One of the foreigners drew the emperor’s attention: he was taller than the rest, young and clean-shaven, clad in a simple gray tunic with a bright red cloak secured by a golden brooch. His face was calm and his lanky body relaxed, but Gerixes thought he could sense an alertness, as if he was constantly taking the measure of his surroundings. This must be a member of the queen’s newly-formed Scarlet Guard. Wen claimed she was building an elite fighting force without peer in all of western Araen – natural rivals for his Pure, long the finest warriors outside of cursed Shan.
Velimus stepped before the throne, facing the diplomats. The golden serpent bracelet coiled around his bared right arm flashed in the sun. “His Imperial Majesty, the Divine Light of the East, Chosen of Ama, Shield of the North, the emperor Gerixes of House Meneum, third of his name, welcomes the delegation from the far west.”
An older Dymorian approached the throne and bowed deep. His hair and beard were clotte
d with gray, but the eyes under his heavy black brows were shrewd.
“Exalted emperor,” he boomed, sweeping his arm to encompass his entourage, “we who have journeyed from distant Dymoria are honored to stand in your presence. Our hearts are filled with the wonders of your empire, the beauty of your people, and the flashing brilliance of your legions. Our queen Cein d’Kara, first of her name, gives thanks that such a mighty nation should count itself a stalwart friend of Dymoria.”
“Old friends indeed,” said Gerixes, for the first time looking directly upon the delegation, “but we see new faces. Where is Count d’Tarren?”

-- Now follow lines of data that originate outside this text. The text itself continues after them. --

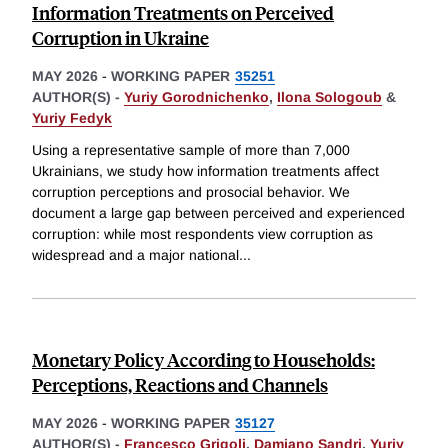
Information Treatments on Perceived
Corruption in Ukraine
MAY 2026
-
WORKING PAPER
35251
AUTHOR(S) -
Yuriy Gorodnichenko
,
Ilona Sologoub
&
Yuriy Fedyk
Using a representative sample of more than 7,000
Ukrainians, we study how information treatments affect
corruption perceptions and prosocial behavior. We
document a large gap between perceived and experienced
corruption: while most respondents view corruption as
widespread and a major national
...
Monetary Policy According to Households:
Perceptions, Reactions and Channels
MAY 2026
-
WORKING PAPER
35127
AUTHOR(S) -
Francesco Grigoli
,
Damiano Sandri
,
Yuriy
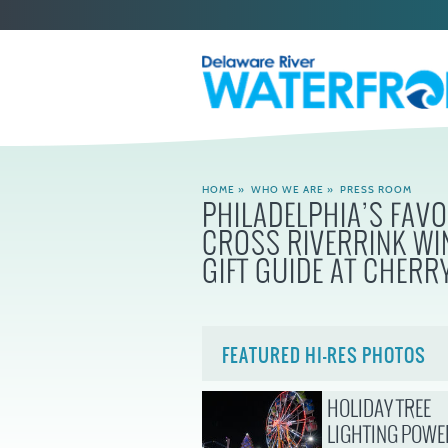
HOME
»
WHO WE ARE
»
PRESS ROOM
PHILADELPHIA’S FAV
CROSS RIVERRINK WI
GIFT GUIDE AT CHERRY
FEATURED HI-RES PHOTOS
HOLIDAY TREE
LIGHTING POWE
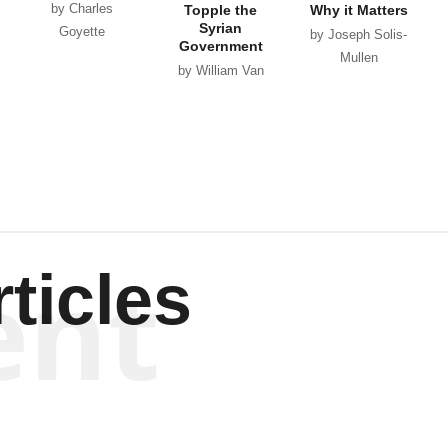
by Charles
Topple the
Why it Matters
Syrian
Goyette
by Joseph Solis-
Government
Mullen
by William Van
Wagenen
ent
ticles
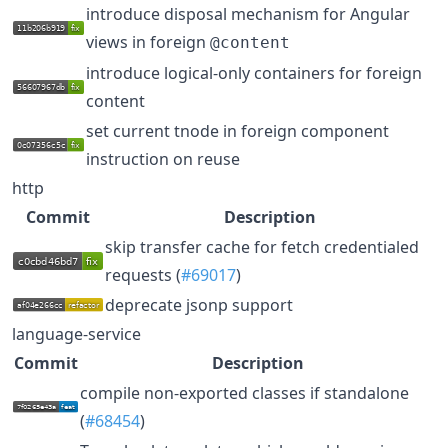
introduce disposal mechanism for Angular
views in foreign
@content
introduce logical-only containers for foreign
content
set current tnode in foreign component
instruction on reuse
http
Commit
Description
skip transfer cache for fetch credentialed
requests (
#69017
)
deprecate jsonp support
language-service
Commit
Description
compile non-exported classes if standalone
(
#68454
)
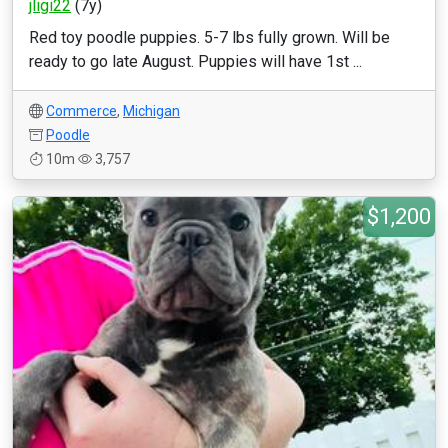
jligi22
(7y)
Red toy poodle puppies. 5-7 lbs fully grown. Will be
ready to go late August. Puppies will have 1st ...
Commerce
,
Michigan
Poodle
10m
3,757
$1,200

The speaker smiled, and behind his salted beard his teeth were very white. “Alas, Count d’Tarren was found guilty of fomenting rebellion against our queen, and has been put to death, along with other conspirators. I am Count d’Kelv, her majesty’s humble servant.” The count flourished another low bow, his beard nearly brushing the floor.
Gerixes, of course, knew exactly what had befallen the old count. Although many of Wen’s sources had gone silent since the new queen’s ascension, several reports had trickled back of the attempt to cast down the young monarch and install a distant cousin in her stead, and the bloody reprisals that had followed. The emperor was impressed with how smoothly this Count d’Kelv had both admitted to the plot and glossed over its significance. He was very confident, this one.
“A shame,” Gerixes continued, “d’Tarren was well-loved by our father. They often hawked together when he visited, and the old emperor even bade us call him uncle. We are surprised and saddened by his treachery.”
The perfect white smile did not falter. “It was a peculiar madness, Light of the East, and our queen realizes the old count was not in his right mind. Many suspect he had been ensorcelled, or manipulated by dark powers to go against his rightful liege. It was with a heavy heart that our queen called for his head – but as the emperor knows, mercy will be seen as weakness, and only embolden the enemies of the throne.”